The ability of overexpressed Zfh1 to induce CySC proliferation depends on its function as a CtBP-dependent transcriptional repressor (Leatherman and Dinardo, 2008; Postigo and Dean, 1999). Upd and/or Hh niche signals produced by the hub could thus potentially activate Zfh1 expression locally, in adjacent somatic cells, which would in turn repress multiple Hpo pathway components, thereby activating Yki exclusively in the Zfh1⁺ stem cells. Consistently, a transcriptional reporter for Yki activity (diap1-GFP4.3), in which a minimal Yki response element from the diap1 gene drives expression of a nuclear GFP (Zhang et al., 2008), is in the adult testis, restricted to the Zfh1⁺ CySCs (89±9% of all Zfh1⁺ cells and 84±7% diap-GFP⁺ cells double positive for both Zfh1 and diap-GFP) (Fig. 4A).

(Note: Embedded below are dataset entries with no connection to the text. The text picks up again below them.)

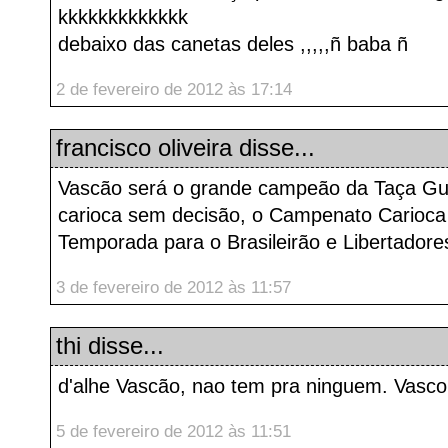
kkkkkkkkkkkkk
debaixo das canetas deles ,,,,,ñ baba ñ
2 de fevereiro de 2012 às 17:14
francisco oliveira
disse...
Vascão será o grande campeão da Taça G
carioca sem decisão, o Campenato Carioca
Temporada para o Brasileirão e Libertadore
3 de fevereiro de 2012 às 11:57
thi
disse...
d'alhe Vascão, nao tem pra ninguem. Vasc
5 de fevereiro de 2012 às 11:51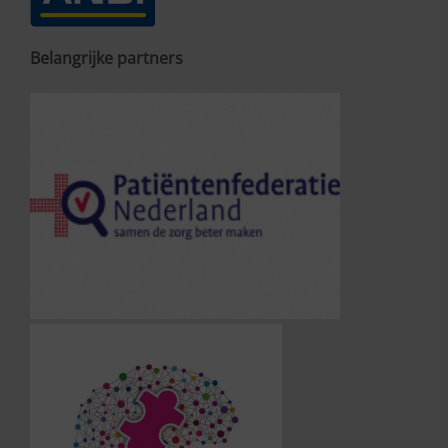
Belangrijke partners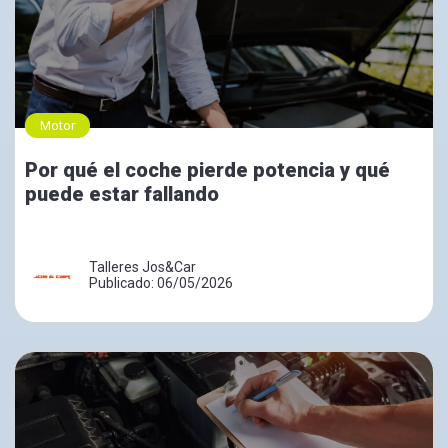
Motor
Por qué el coche pierde potencia y qué
puede estar fallando
Talleres Jos&Car
Publicado: 06/05/2026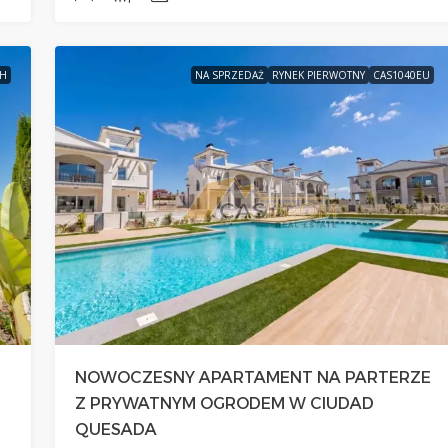
PH
NA SPRZEDAŻ
RYNEK PIERWOTNY
CAS1040EU
M
NOWOCZESNY APARTAMENT NA PARTERZE
Z PRYWATNYM OGRODEM W CIUDAD
QUESADA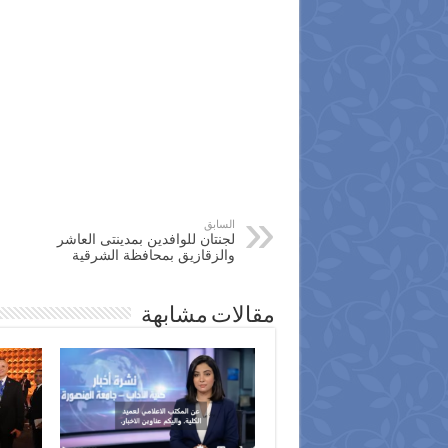
السابق
لجنتان للوافدين بمدينتى العاشر
والزقازيق بمحافظة الشرقية
مقالات مشابهة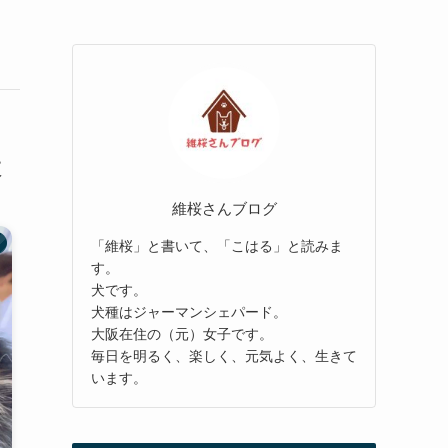
抜
維桜さんブログ
「維桜」と書いて、「こはる」と読みま
す。
犬です。
犬種はジャーマンシェパード。
大阪在住の（元）女子です。
毎日を明るく、楽しく、元気よく、生きて
います。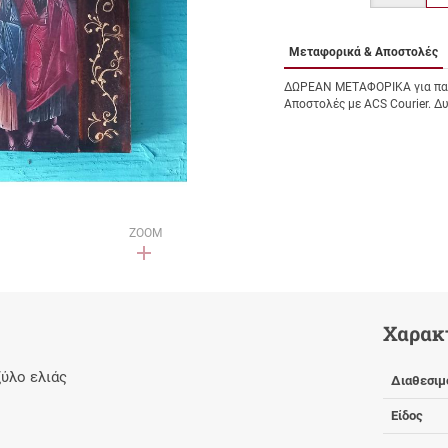
Μεταφορικά & Αποστολές
ΔΩΡΕΑΝ ΜΕΤΑΦΟΡΙΚΑ για παρ
Αποστολές με ACS Courier. Δ
ZOOM
Χαρακ
ξύλο ελιάς
Διαθεσιμ
Είδος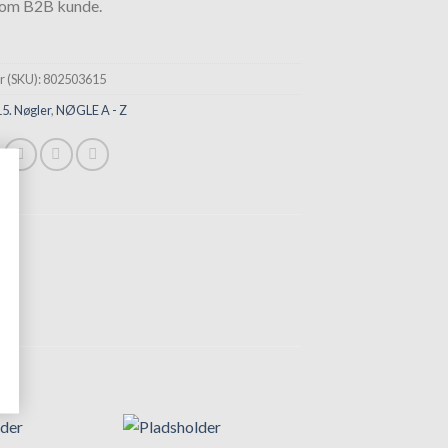
som B2B kunde.
 (SKU):
802503615
15. Nøgler
,
NØGLE A - Z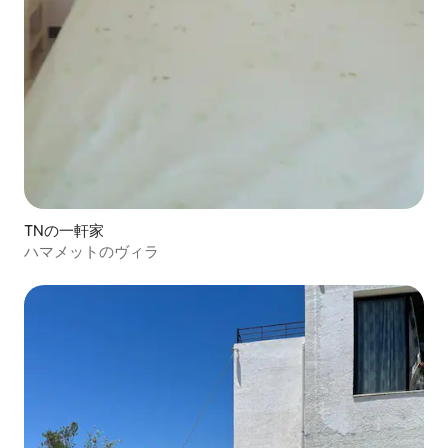
TNの一軒家
ハマメットのヴィラ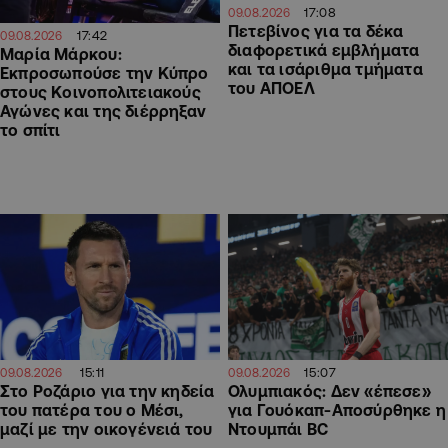
17:08
09.08.2026
Πετεβίνος για τα δέκα
17:42
09.08.2026
διαφορετικά εμβλήματα
Μαρία Μάρκου:
και τα ισάριθμα τμήματα
Εκπροσωπούσε την Κύπρο
του ΑΠΟΕΛ
στους Κοινοπολιτειακούς
Αγώνες και της διέρρηξαν
το σπίτι
15:11
15:07
09.08.2026
09.08.2026
Στο Ροζάριο για την κηδεία
Ολυμπιακός: Δεν «έπεσε»
του πατέρα του ο Μέσι,
για Γουόκαπ-Αποσύρθηκε η
μαζί με την οικογένειά του
Ντουμπάι BC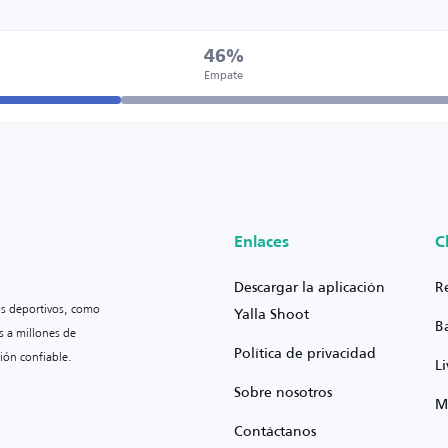
46%
Empate
Enlaces
C
Descargar la aplicación
R
os deportivos, como
Yalla Shoot
B
s a millones de
Política de privacidad
ión confiable.
L
Sobre nosotros
M
Contáctanos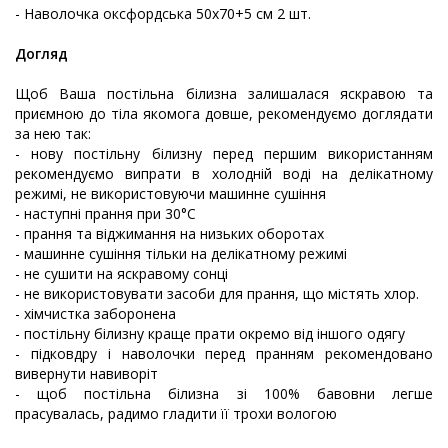
- Наволочка оксфордська 50х70+5 см 2 шт.
Догляд
Щоб Ваша постільна білизна залишалася яскравою та
приємною до тіла якомога довше, рекомендуємо доглядати
за нею так:
- нову постільну білизну перед першим використанням
рекомендуємо випрати в холодній воді на делікатному
режимі, не використовуючи машинне сушіння
- наступні прання при 30°С
- прання та віджимання на низьких оборотах
- машинне сушіння тільки на делікатному режимі
- не сушити на яскравому сонці
- не використовувати засоби для прання, що містять хлор.
- хімчистка заборонена
- постільну білизну краще прати окремо від іншого одягу
- підковдру і наволочки перед пранням рекомендовано
вивернути навиворіт
- щоб постільна білизна зі 100% бавовни легше
прасувалась, радимо гладити її трохи вологою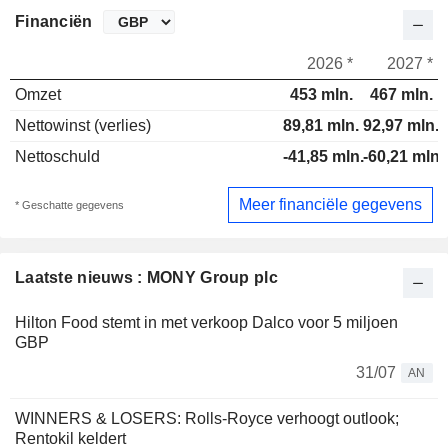
Financiën
2026 *
2027 *
Omzet
453 mln.
467 mln.
Nettowinst (verlies)
89,81 mln.
92,97 mln.
Nettoschuld
-41,85 mln.
-60,21 mln.
Meer financiële gegevens
* Geschatte gegevens
Laatste nieuws : MONY Group plc
Hilton Food stemt in met verkoop Dalco voor 5 miljoen
GBP
31/07
AN
WINNERS & LOSERS: Rolls-Royce verhoogt outlook;
Rentokil keldert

Moreover, Zfh1 overexpression in the somatic lineage using the traffic jam (tj)-Gal4 driver expanded the region exhibiting Yki activation (Fig. 4B,C), and the associated increase in somatic cell count was sensitive to yki copy number (Fig. S5A,B). For the remaining experiments we focused on two of the putative target Zfh1 genes: sav and kibra.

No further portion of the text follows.